Kan dat langs de spoorlijn Delft-Schiedam ook worden bereikt? Jawel, dat is zeker mogelijk, met niet eens zo veel extra financiële middelen.
De auteur schreef in 2019 het boek ‘Polderen over de A4 in Midden-Delfland’, uitgegeven door de Midden-Delfland Vereniging. Hij toonde daarin aan dat een verantwoorde inpassing in het polderlandschap tezamen met flankerende maatregelen een meerwaarde teweegbracht in de beleving van Midden-Delfland, anders dan wanneer de A4 ooit op een zandlichaam was aangelegd met alle overlast van dien. Hij geeft aan dat zo’n zorgvuldige inpassing ook mogelijk moet zijn in een betrekkelijk klein, bedreigd gebied als de groene omgeving van de Joppelaan in Kethel.
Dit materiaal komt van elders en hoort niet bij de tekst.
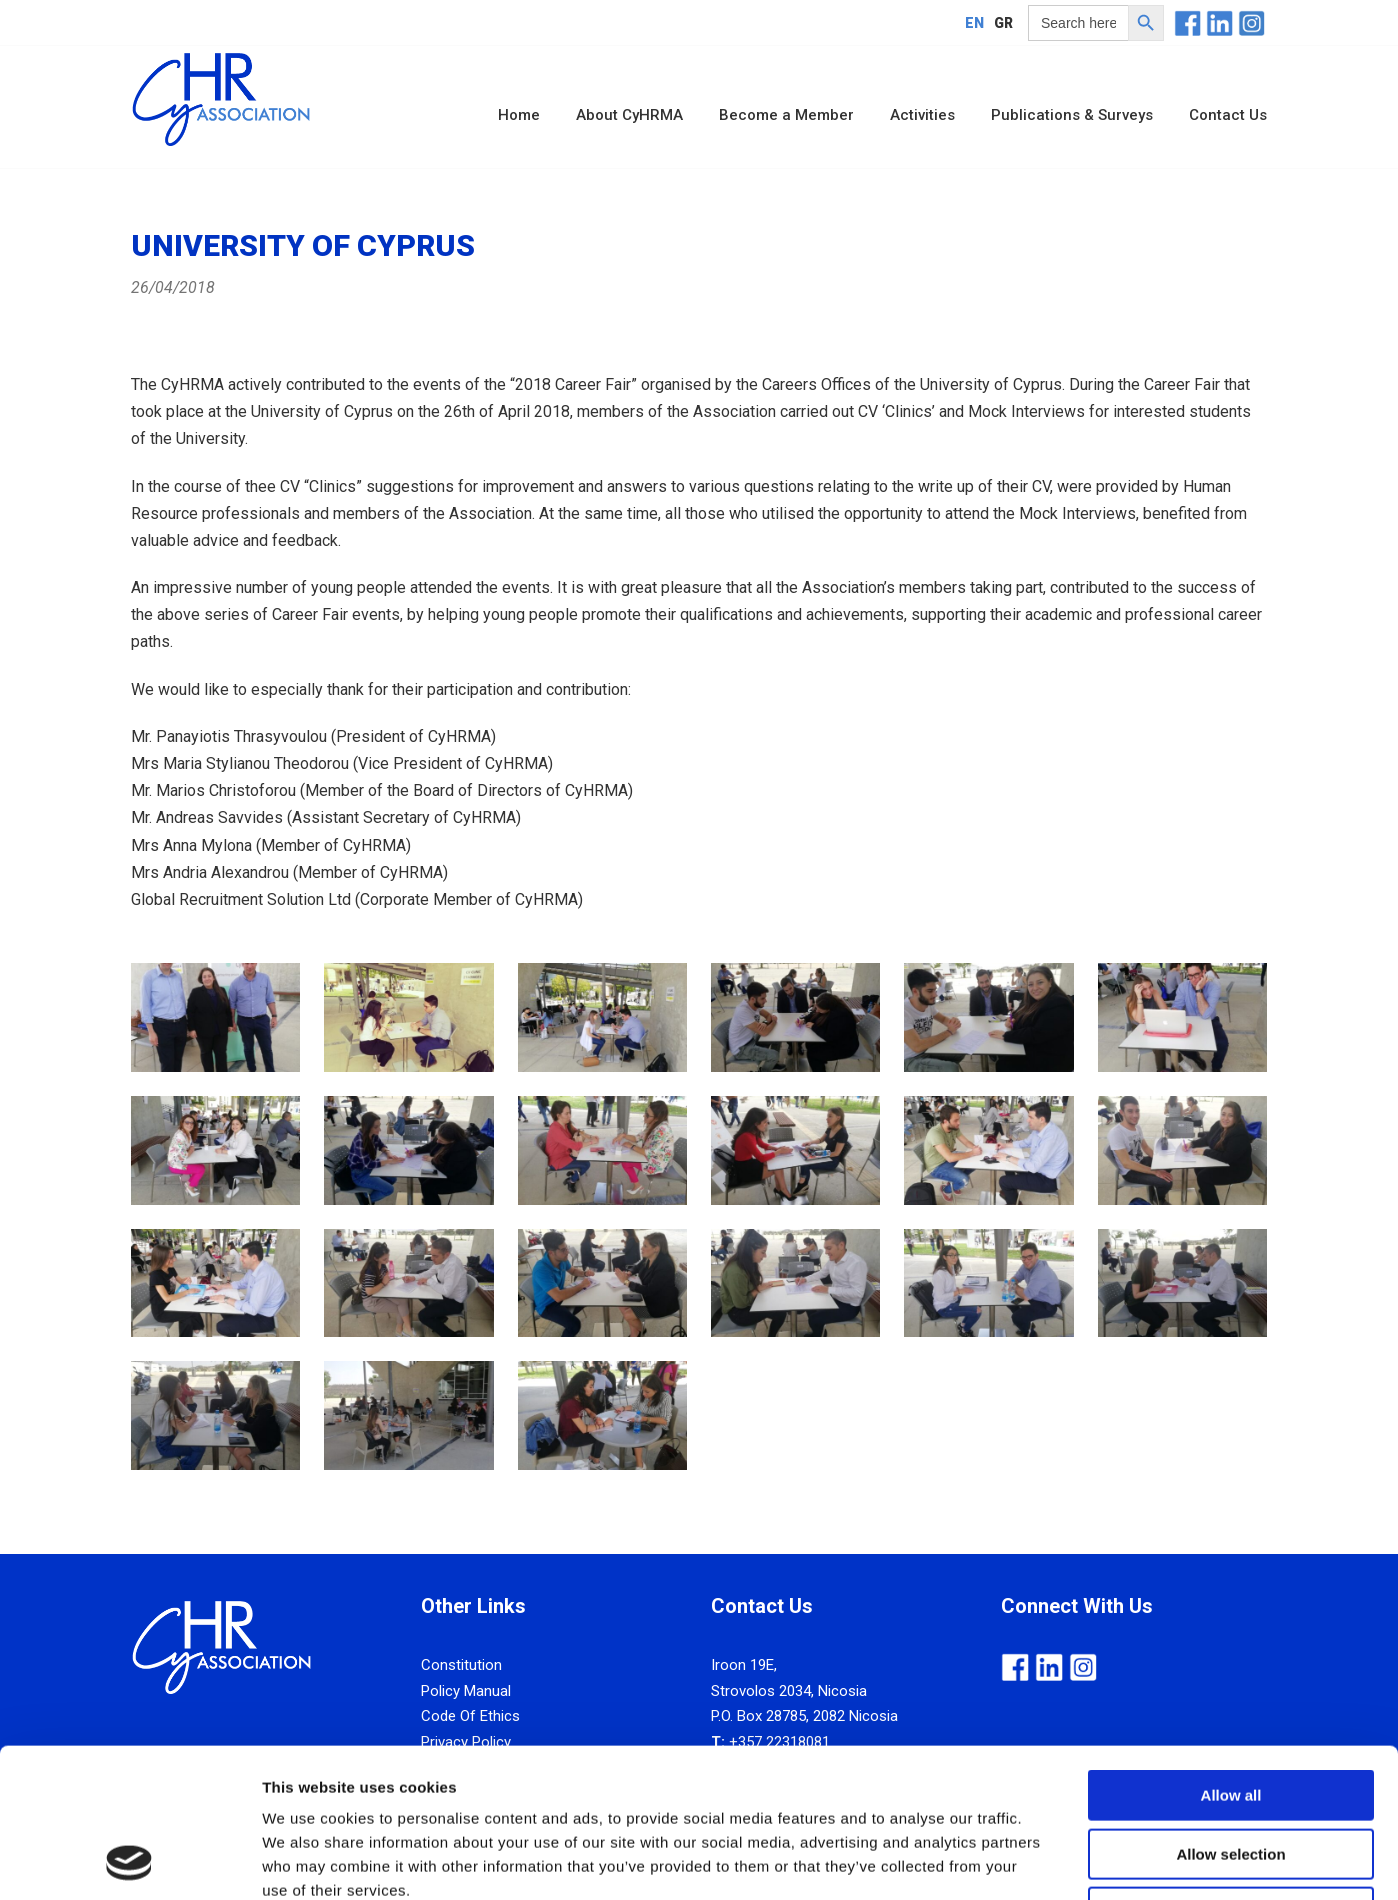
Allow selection (1230, 1714)
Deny (1231, 1772)
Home (519, 115)
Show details (1049, 1860)
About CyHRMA (629, 115)
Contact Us (1228, 115)
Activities (922, 115)
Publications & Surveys (1072, 115)
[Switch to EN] (974, 22)
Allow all (1231, 1655)
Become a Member (786, 115)
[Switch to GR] (1003, 22)
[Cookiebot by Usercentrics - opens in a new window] (129, 1861)
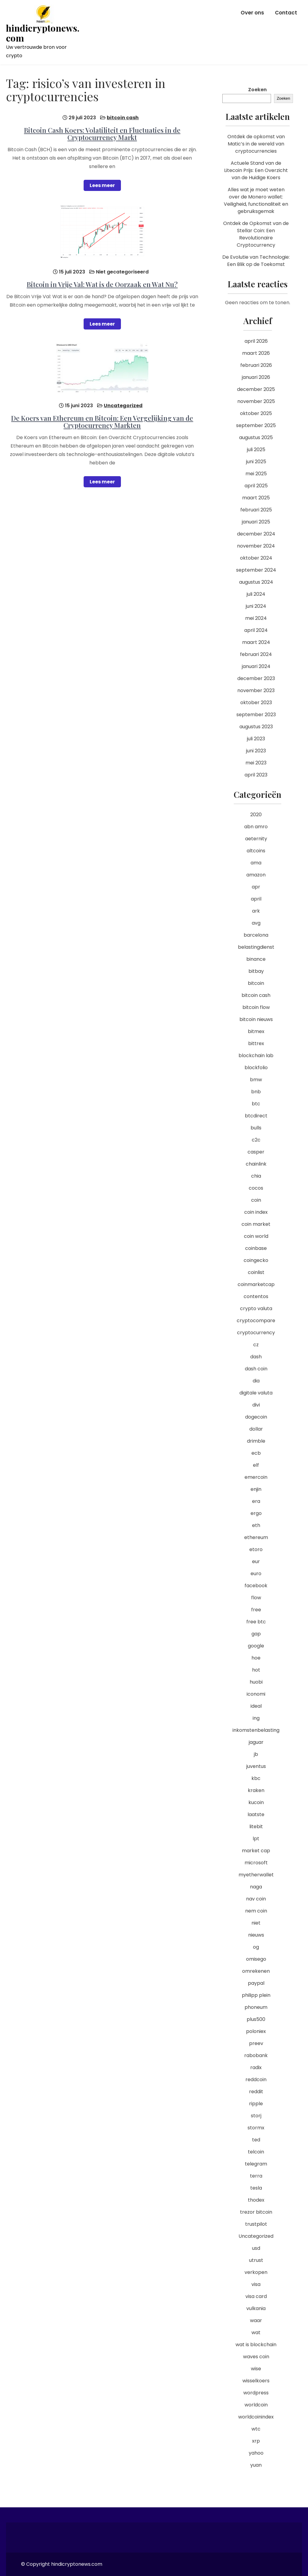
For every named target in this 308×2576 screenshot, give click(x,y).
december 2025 (256, 389)
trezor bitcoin (256, 2212)
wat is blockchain (256, 2344)
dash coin (256, 1368)
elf (256, 1465)
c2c (256, 1139)
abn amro (256, 826)
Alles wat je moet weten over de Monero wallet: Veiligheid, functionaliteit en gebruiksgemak (256, 200)
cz (256, 1344)
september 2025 (256, 425)
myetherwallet (256, 1874)
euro (256, 1573)
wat (255, 2332)
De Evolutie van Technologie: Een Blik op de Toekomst (256, 261)
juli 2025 (256, 449)
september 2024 (256, 570)
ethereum (256, 1537)
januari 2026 (256, 377)
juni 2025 (256, 461)
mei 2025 (256, 473)
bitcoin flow (256, 1007)
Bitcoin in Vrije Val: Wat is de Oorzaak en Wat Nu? (102, 284)
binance (256, 959)
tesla (256, 2187)
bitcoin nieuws (256, 1019)
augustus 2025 (256, 437)
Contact (286, 12)
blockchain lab (256, 1055)
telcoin (256, 2151)
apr (256, 886)
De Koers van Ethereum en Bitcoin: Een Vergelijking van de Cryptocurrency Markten (102, 422)
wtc (255, 2428)
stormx (256, 2127)
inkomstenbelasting (256, 1730)
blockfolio (256, 1067)
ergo (256, 1513)
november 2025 (256, 401)
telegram (256, 2163)
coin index (256, 1212)
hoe (255, 1657)
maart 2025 (256, 497)
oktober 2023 (256, 702)
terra (256, 2175)
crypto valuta (256, 1308)
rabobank (256, 2055)
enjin (256, 1489)
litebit (256, 1826)
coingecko (256, 1260)
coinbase (256, 1248)
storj (256, 2115)
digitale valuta (256, 1392)
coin (256, 1200)
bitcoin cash (123, 117)
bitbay (256, 971)
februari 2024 (256, 654)
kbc (255, 1778)
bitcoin (256, 983)
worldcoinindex (256, 2416)
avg (256, 923)
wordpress (256, 2392)
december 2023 (256, 678)
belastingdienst (256, 947)
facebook (256, 1585)
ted (256, 2139)
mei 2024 (256, 618)
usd (256, 2248)
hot (256, 1669)
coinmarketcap (256, 1284)
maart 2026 (256, 353)
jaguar (256, 1742)
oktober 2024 (256, 557)
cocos (256, 1188)
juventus (256, 1766)
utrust (256, 2260)
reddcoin (255, 2079)
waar (256, 2320)
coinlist (256, 1272)
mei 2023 (255, 762)
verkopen (256, 2272)
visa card (256, 2296)
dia (256, 1380)
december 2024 (256, 533)
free (256, 1609)
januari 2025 (256, 521)
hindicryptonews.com (42, 33)
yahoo (256, 2453)
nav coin (256, 1898)
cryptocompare (256, 1320)
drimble (256, 1441)
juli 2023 (256, 738)
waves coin (256, 2356)
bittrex (256, 1043)
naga (256, 1886)
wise (256, 2368)
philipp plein (256, 1995)
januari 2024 (256, 666)
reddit (256, 2091)
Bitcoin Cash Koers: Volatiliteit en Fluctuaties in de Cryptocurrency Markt (102, 134)
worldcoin (256, 2404)
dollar (256, 1428)
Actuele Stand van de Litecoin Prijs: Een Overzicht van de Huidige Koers (256, 170)
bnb (256, 1091)
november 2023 (256, 690)
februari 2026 (256, 365)
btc (256, 1103)
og (256, 1947)
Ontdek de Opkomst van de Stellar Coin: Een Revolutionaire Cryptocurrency (256, 234)
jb (256, 1754)
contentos (256, 1296)
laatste (256, 1814)
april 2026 (256, 341)
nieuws (256, 1934)
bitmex (256, 1031)
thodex (256, 2200)
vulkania (256, 2308)
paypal (256, 1983)
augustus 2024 (256, 582)
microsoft (256, 1862)
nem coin (256, 1910)
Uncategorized (123, 405)
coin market (256, 1224)
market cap (256, 1850)
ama (256, 862)
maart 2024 (256, 642)
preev (256, 2043)
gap (256, 1633)
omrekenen (256, 1971)
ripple (256, 2103)
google (256, 1645)
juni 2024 (256, 606)
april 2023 (256, 774)
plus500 (256, 2019)
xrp (256, 2440)
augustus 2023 (256, 726)
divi (256, 1404)
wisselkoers (256, 2380)
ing (256, 1718)
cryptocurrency (256, 1332)
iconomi (256, 1694)
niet (255, 1922)
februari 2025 (256, 509)
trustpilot (256, 2224)
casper (256, 1151)
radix (256, 2067)
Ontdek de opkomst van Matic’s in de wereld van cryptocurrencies (256, 144)
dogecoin (256, 1416)
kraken (256, 1790)
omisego (256, 1959)
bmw (256, 1079)
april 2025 (256, 485)
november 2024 (256, 545)
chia (256, 1175)
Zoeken (257, 89)
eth (256, 1525)
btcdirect (256, 1115)
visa (255, 2284)
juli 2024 (256, 594)
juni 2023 (256, 750)
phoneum (256, 2007)
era (256, 1501)
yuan (256, 2465)
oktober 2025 (256, 413)
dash (256, 1356)
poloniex (256, 2031)
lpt (256, 1838)
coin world (256, 1236)
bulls (256, 1127)
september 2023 (256, 714)
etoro (256, 1549)
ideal (256, 1706)
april (256, 898)
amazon (256, 874)
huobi (256, 1681)
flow (256, 1597)
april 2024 (256, 630)
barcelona (256, 935)
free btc (256, 1621)
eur (256, 1561)
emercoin (256, 1477)
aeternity (256, 838)
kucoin (256, 1802)
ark (256, 910)
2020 (256, 814)
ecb (256, 1453)
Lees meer (102, 185)
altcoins (256, 850)
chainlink (256, 1163)
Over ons (252, 12)
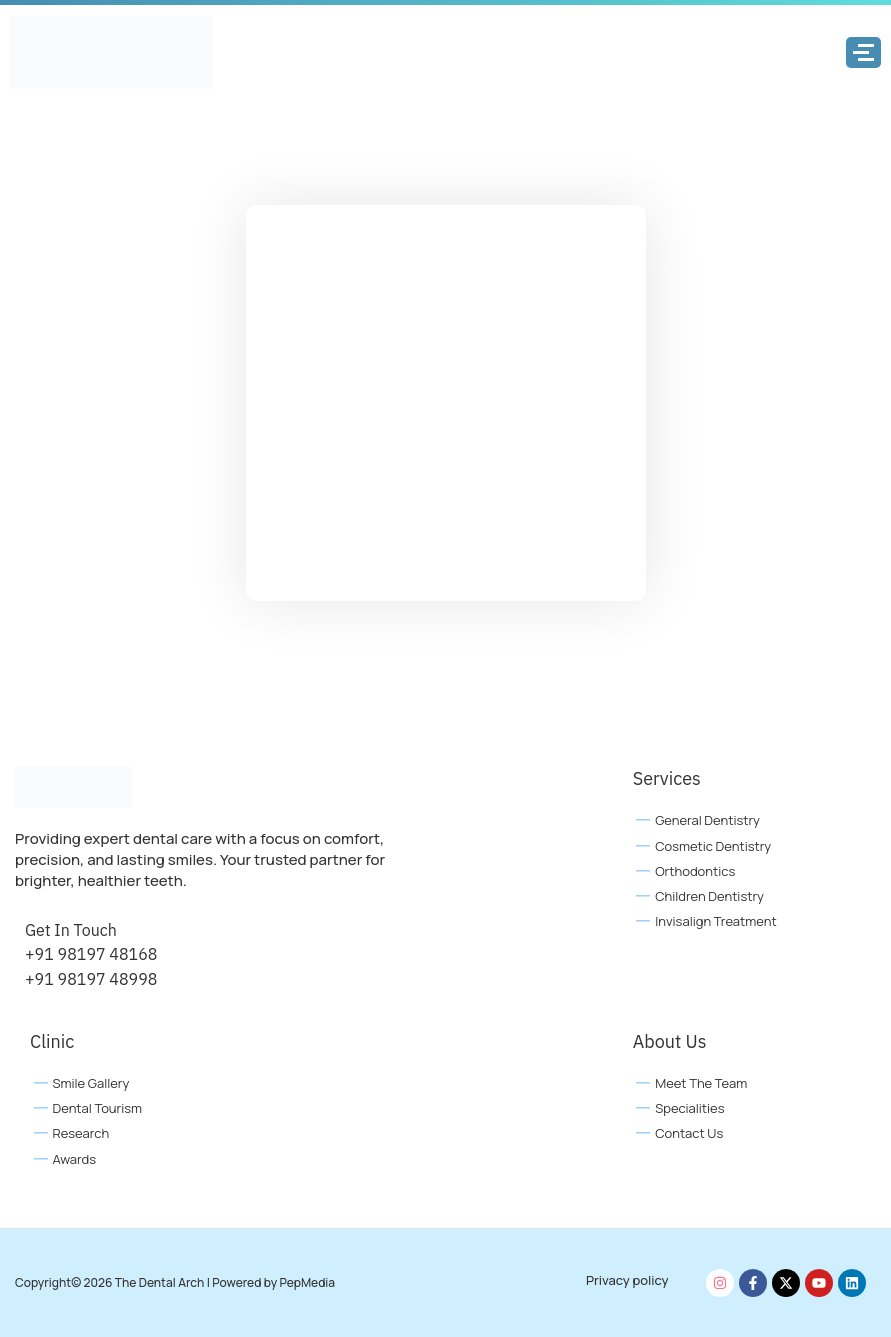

De Dorpskerk van Kethel zat maandag 29 januari helemaal vol. De Midden-Delfland Vereniging had een bijeenkomst belegd over de plannen voor spoorbaanversterking en verdubbeling van twee naar vier spoorbanen tussen Delft en Schiedam met als element daarin de realisatie van station Kethel. “Er moeten belangrijke, moeilijke keuzes worden gemaakt die bepalend zijn voor de toekomst van het gebied, officieel een Bijzonder Provinciaal Landschap. Daarmee past het in één van de door de Midden-Delfland Vereniging gesignaleerde dilemma’s, namelijk: kwaliteit handhaven en ontwikkelingen mogelijk maken.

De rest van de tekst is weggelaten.